SGA votes to create a sensory room at Tarleton

By Makenzie Plusnick—

Opinion Editor

The Tarleton SGA Logo
Photo Courtsey of Tarleton State SGA Facebook Page

The Student Government Association voted to pass Resolution E-19 yesterday. Resolution E-19, sponsored by Congressperson for Agricultural and Environmental Sciences, George Reisinger, moved to create a sensory room at Tarleton for students who may need access to a quiet environment. This would be one of the few sensory rooms in Texas and across the country.  

Reisinger, who has level one autism, found that this is a need for students who have different disabilities. At Tarleton, there are 10 students with auditory processing disorders, 77 with hearing impairments, 11 who are deaf, 4 blind, and 20 students who are on the autism spectrum, though Reisinger says there may be some overlap in these numbers and unsure about possible locations.

“All I know is I’m trying for the student center,” he told the members of SGA. He also spoke about the possibility of using the previously used room to house TAT (Tarleton Alternative Transportation) or possibly having the room moved to a different location.

Members of SGA expressed their enthusiasm for this resolution. Many said they think this is just another way to make Tarleton more student-centered and open the university to a more diverse group of students.

Resolution E-19 was passed unanimously.

SGA was also updated on the status of pieces of legislation that were passed the previous week.

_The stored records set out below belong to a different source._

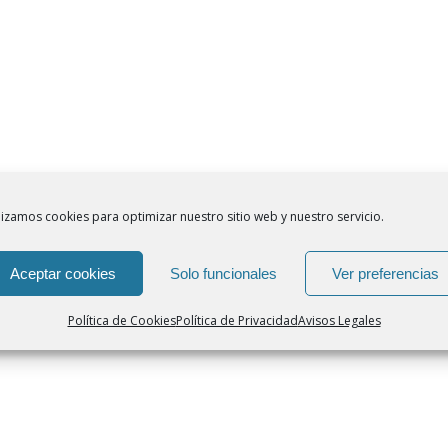
lizamos cookies para optimizar nuestro sitio web y nuestro servicio.
Aceptar cookies
Solo funcionales
Ver preferencias
Política de Cookies
Política de Privacidad
Avisos Legales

Resolution C-19, a piece of legislation moving to build a sidewalk on the far side of the business building along Washington, is currently being worked on. Dr. Kelli Styron, Vice President of Student Affairs, said that work on this will begin when the new engineering building is completed.

Dr. Styron also said Resolution D-19, a piece passed to expand class sizes and sections, is not currently able to happen. According to her, the school is currently utilizing all its resources, though she knows getting into classes is a growing concern for many. She also voiced that if students are able to stay on the right path through advising, they should be able to get into the classes they need during their four years at Tarleton. She said seniors who need overrides to get into classes typically get into them, and the school is unable to do anything else about this concern currently.